El sepulturero ayudó al Secretario a trasladar el cuerpo, y lo depositaron sobre la mesa de mármol. Después fue despojado del traje de baño. El Secretario dictó los datos de Lucita, y fue extendida y firmada la papeleta de ingreso. Por fin el Secretario recogía la manta y el traje de baño, y salían los tres hombres del depósito, dejando el cuerpo de Lucita tendido sobre el mármol de la mesa inclinada. Él encargado apagó la luz y echó la llave.

– El médico forense ya no puede tardar – dijo el Juez instructor.

– Bien, señor Juez; que tengan ustedes buen viaje.

– Gracias. Con Dios.

El encargado cerró la portezuela, y el Balilla subía de nuevo hacia San Fernando, camino de Alcalá.

Subían hacia la venta. Menguaba el ruido de la compuerta a sus espaldas. Tito y Daniel iban los últimos; Zacarías, con Mely, delante de ellos. Llegando a la carretera, Fernando se retrasó, para decirle:

– Zacarías, tú lo que podías hacer es venirte en la bicicleta de ella.

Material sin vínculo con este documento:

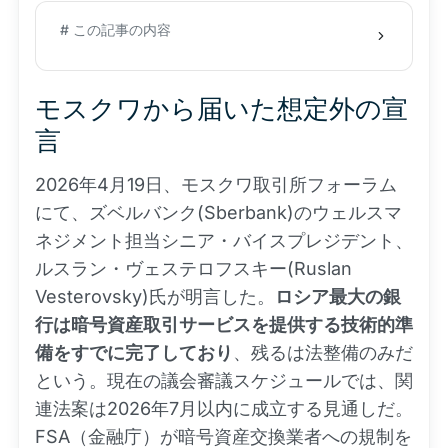
# この記事の内容
モスクワから届いた想定外の宣
言
2026年4月19日、モスクワ取引所フォーラム
にて、ズベルバンク(Sberbank)のウェルスマ
ネジメント担当シニア・バイスプレジデント、
ルスラン・ヴェステロフスキー(Ruslan
Vesterovsky)氏が明言した。
ロシア最大の銀
行は暗号資産取引サービスを提供する技術的準
備をすでに完了しており
、残るは法整備のみだ
という。現在の議会審議スケジュールでは、関
連法案は2026年7月以内に成立する見通しだ。
FSA（金融庁）が暗号資産交換業者への規制を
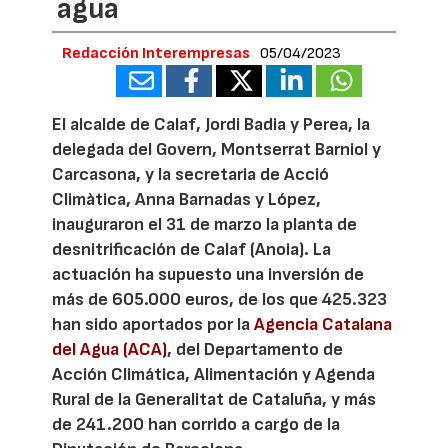
agua
Redacción Interempresas
05/04/2023
El alcalde de Calaf, Jordi Badia y Perea, la
delegada del Govern, Montserrat Barniol y
Carcasona, y la secretaria de Acció
Climàtica, Anna Barnadas y López,
inauguraron el 31 de marzo la planta de
desnitrificación de Calaf (Anoia). La
actuación ha supuesto una inversión de
más de 605.000 euros, de los que 425.323
han sido aportados por la
Agencia Catalana
del Agua (ACA)
, del Departamento de
Acción Climática, Alimentación y Agenda
Rural de la Generalitat de Cataluña, y más
de 241.200 han corrido a cargo de la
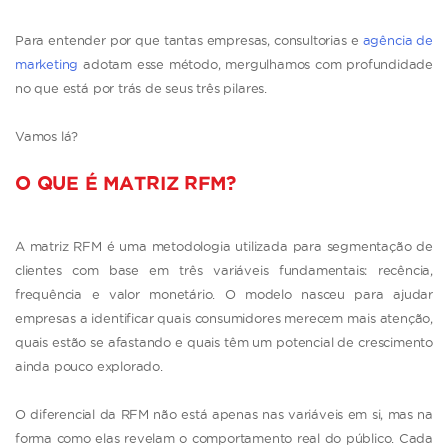
Para entender por que tantas empresas, consultorias e
agência de
marketing
adotam esse método, mergulhamos com profundidade
no que está por trás de seus três pilares.
Vamos lá?
O QUE É MATRIZ RFM?
A matriz RFM é uma metodologia utilizada para segmentação de
clientes com base em três variáveis fundamentais: recência,
frequência e valor monetário. O modelo nasceu para ajudar
empresas a identificar quais consumidores merecem mais atenção,
quais estão se afastando e quais têm um potencial de crescimento
ainda pouco explorado.
O diferencial da RFM não está apenas nas variáveis em si, mas na
forma como elas revelam o comportamento real do público. Cada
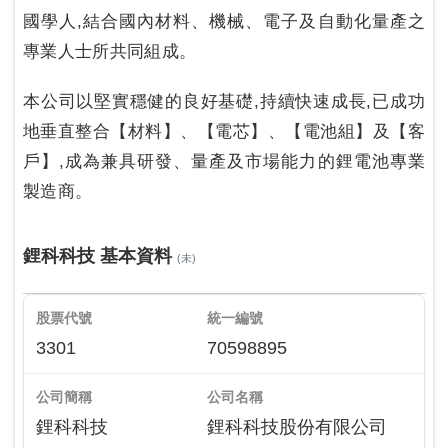
國學人,結合國內材料、機械、電子及自動化量產之
專業人士所共同組成。
本公司以堅實穩健的良好基礎,持續快速成長,已成功
地垂直整合【材料】、【電芯】、【電池組】及【客
戶】,成為兼具研發、量產及市場能力的鋰電池專業
製造商。
鋰科科技 基本資料
(未)
股票代號
統一編號
3301
70598895
公司簡稱
公司名稱
鋰科科技
鋰科科技股份有限公司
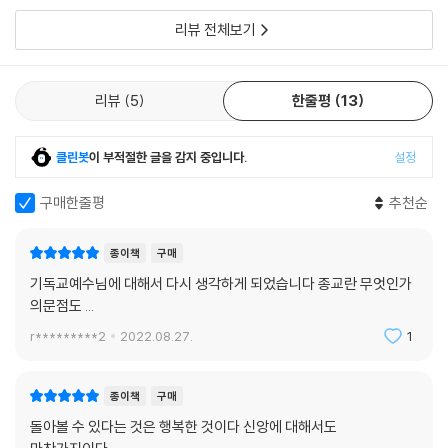
표한 이름으로서 그 속에 남성적인 요소와 여성적인 요소를 함께 포함하고
리뷰 전체보기
있다.
그러면서 그동안 신을 남성으로 생각하고, 신의 남성적 요소만 강조함으로
리뷰
5
한줄평
13
써 생기는 불균형과 불합리함을 지적한다. 많은 기독교인이 성경을 근거로
한 성차별의 논리에서 벗어나지 못하는 데 대한 통렬한 논박이기도 하다.
클린봇
이 부적절한 글을 감지 중입니다.
설정
다원주의 시대,
구매한줄평
추천순
우리에게 필요한 종교관은 무엇인가?
종이책
구매
기독교 역사상 예수를 바라보는 여러 관점이 있어왔다. 예수님을 하나님의
기독교예수님에 대해서 다시 생각하게 되었습니다 종교란 무엇인가
‘지혜’의 현현으로 보는 것, ‘말씀’으로 보는 것, 인간의 죄를 대신해 희생한
의문점도 ...
‘희생양’으로 보는 것, 사망을 이기는 ‘승리자’로 보는 것 등이다. 저자는 이
가운데 어떤 것이 좋고, 어떤 것이 나쁘다를 따질 필요가 없다고 말한다. 어
r*********2
2022.08.27.
1
떤 예수상(像)이든 당시의 심리적 필요와 사회적 환경에 따라 의미 있는
것으로 받아들여진 관점들이기 때문이다.
종이책
구매
1997년 캐나다 최대 개신교 교단인 연합교회의 총회장으로 선출된 빌 핍
돌아볼 수 있다는 것은 행복한 것이다 신앙에 대해서도
스 목사의 인터뷰가 파장을 일으킨 적이 있다.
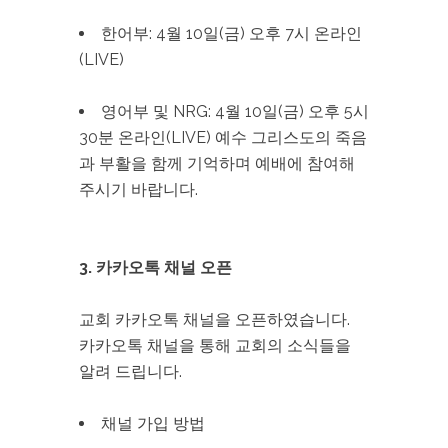
한어부: 4월 10일(금) 오후 7시 온라인
(LIVE)
영어부 및 NRG: 4월 10일(금) 오후 5시
30분 온라인(LIVE) 예수 그리스도의 죽음
과 부활을 함께 기억하며 예배에 참여해
주시기 바랍니다.
3. 카카오톡 채널 오픈
교회 카카오톡 채널을 오픈하였습니다.
카카오톡 채널을 통해 교회의 소식들을
알려 드립니다.
채널 가입 방법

– Lo había pensado. Pero después ¿qué os parece que haga con esa bici?

¿Eh…? Pues no lo sé. No sé qué haríamos. Pero… es que…

– Calla, Fernando – cortó Mely -; dejarlo ahora, por, Dios y por la Virgen, luego lo pensaremos. Tito se adelantaba hasta ellos.

– No, Mely – le decía excitado, casi gritando -, es ahora cuando lo tenemos que pensar, ¡ahora!, ¿quién es el que va a decírselo esta noche a su madre?, ¡di!, ¿quién se presenta allí con la bicicleta de la mano…?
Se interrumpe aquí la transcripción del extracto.